I can’t think of a more suitable setting for this play; the public toilets (very realistically designed by Ashley Martin-Davis) look like a modern version of a men’s club: it’s a man’s world with men’s rules. But it’s also a very exposing and private context to be in. It’s this duality that offers great opportunities for gender exploration whilst anchoring the text in a conversation-like tone. Nothing is forced or preachy. It flows naturally. We’ve met these men before in our everyday life.

The direction is sleek and steady. James Macdonald effortlessly orchestrates a 100-minute rollercoaster, delivering a kaleidoscopic tale that never ceases to engage the audience.

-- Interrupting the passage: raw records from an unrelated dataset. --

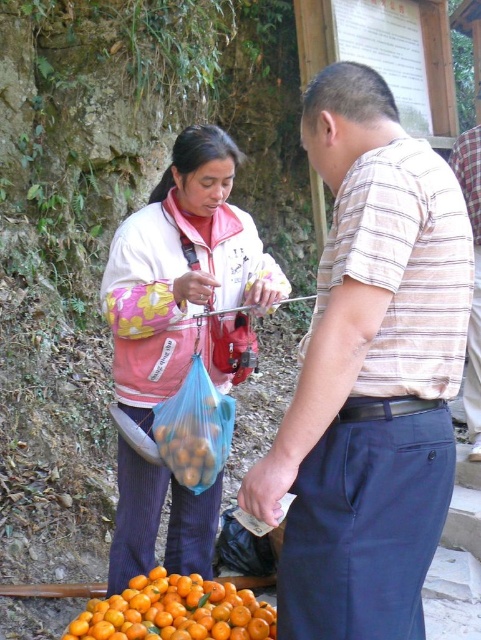 Is striped cotton shirt at center further to camera compared to pink fabric jacket at center?

No.

Can you confirm if striped cotton shirt at center is positioned to the right of pink fabric jacket at center?

Yes, striped cotton shirt at center is to the right of pink fabric jacket at center.

Locate an element on the screen. striped cotton shirt at center is located at coordinates (369, 374).

Does striped cotton shirt at center appear under orange matte fruit at lower center?

No, striped cotton shirt at center is not below orange matte fruit at lower center.

This screenshot has height=640, width=481. Find the location of `striped cotton shirt at center`. striped cotton shirt at center is located at coordinates (369, 374).

Who is more forward, [133,349] or [247,589]?

Point [133,349]

Does point (109, 323) lie in front of point (140, 608)?

No, it is not.

The image size is (481, 640). I want to click on pink fabric jacket at center, so click(180, 269). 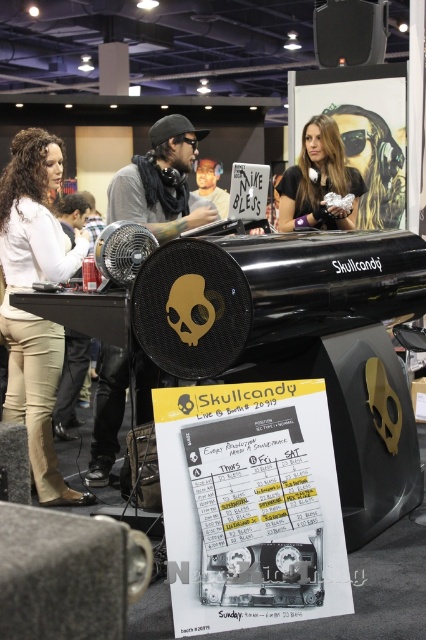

Regardless of their actual age, there’s something man-child about these characters. They may look like adults, but their emotional intelligence is sometimes lacking. It’s the price of becoming “a strong man”: feeling ashamed of their emotions. This suffering stays deeply buried for most of their life. And even when it’s spoken out loud, there’s no guarantee it will be heard by their fellow men. They fear it so they repress it. We are our fathers’ sons; but we’re also responsible for our actions and for what we pass on to future generations. The good and the bad. Changing is hard but possible. By the end of the play, I felt for these men. They’re each other best friends and enemies. A collective with a golden rule. Don’t cry.


Runs at Soho Theatre- Dean Street until 18th May.